U.S. calls on European allies to bolster troops for NATO mission in Afghanistan

The United States called on its European allies Monday to provide more troops to join other NATO nations fighting Taliban forces in southern Afghanistan.

U.S. Undersecretary of State Nicholas Burns appealed for restrictions on how and where the soldiers can fight insurgents to be lifted.

"There is a greater need for troops from Europe, for a greater degree of flexibility in how those troops are allowed to operate," Burns told reporters ahead of two days of talks with European Union and NATO officials.

Politicians in the United States, Canada, Britain and other nations with troops in the south have been annoyed by the reluctance of some European allies to commit extra soldiers to the 35,500-strong NATO force, in particular to be deployed to the Taliban's heartland.

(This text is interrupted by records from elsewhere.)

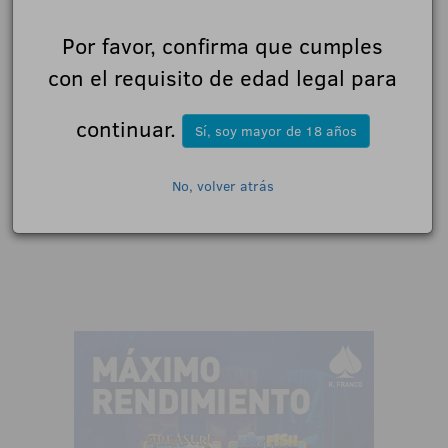
Por favor, confirma que cumples
Comentarios:
con el requisito de edad legal para
continuar.
Sí, soy mayor de 18 años
Acepto las
normas de participación
No, volver atrás
Enviar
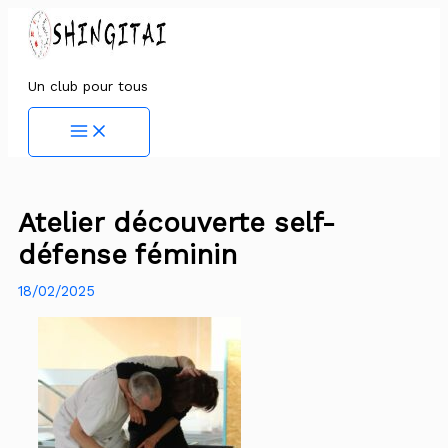
Aller
au
contenu
Un club pour tous
Main
Menu
Atelier découverte self-
défense féminin
18/02/2025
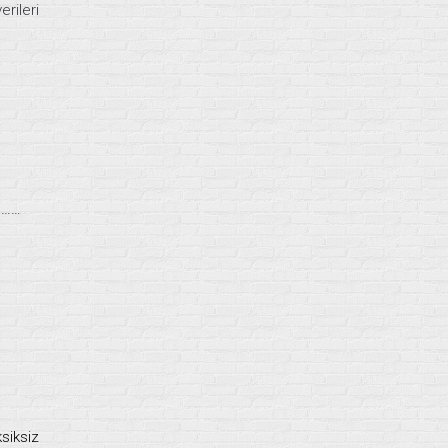
rileri
………
ksiksiz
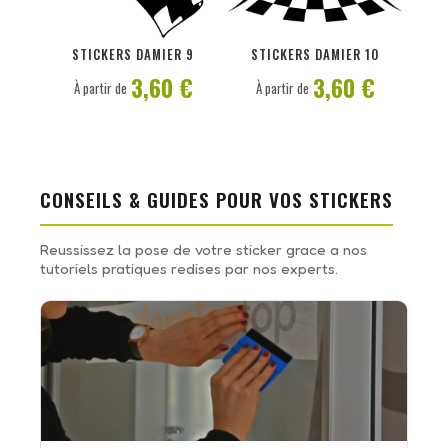
PERSONNALISER
PERSONNALISER
STICKERS DAMIER 9
STICKERS DAMIER 10
3,60 €
3,60 €
À partir de
À partir de
CONSEILS & GUIDES POUR VOS STICKERS
Reussissez la pose de votre sticker grace a nos
tutoriels pratiques redises par nos experts.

"Caveats that limit the tactical deployment of European troops inside the country in our view should be lifted. All states should lift them," Burns said.

He said the United States had a total of around 27,000 troops in Afghanistan at present, and has offered US$11.6 billion (EURO8.74 billion) in new aid for the country.

The 27-nation European Union in February proposed a EURO600 million (US$780 million) package for Afghanistan, to focus on health, justice and rural development over the next four years, and EU nations agreed to set up a police training mission that could be deployed as early as May.

However, Spain, Italy, Germany and France, members of both the EU and NATO, have refused to budge under pressure to send more troops or to move existing forces in Afghanistan to help NATO's spring offensive against the Taliban, reports AP.

Burns said both military might and a strong reconstruction aid plan were key to helping Afghanistan.

"In addition to military operations you really build peace through long-term economic humanitarian work, counter-narcotics work," he said. "So we need to do both and we can do better."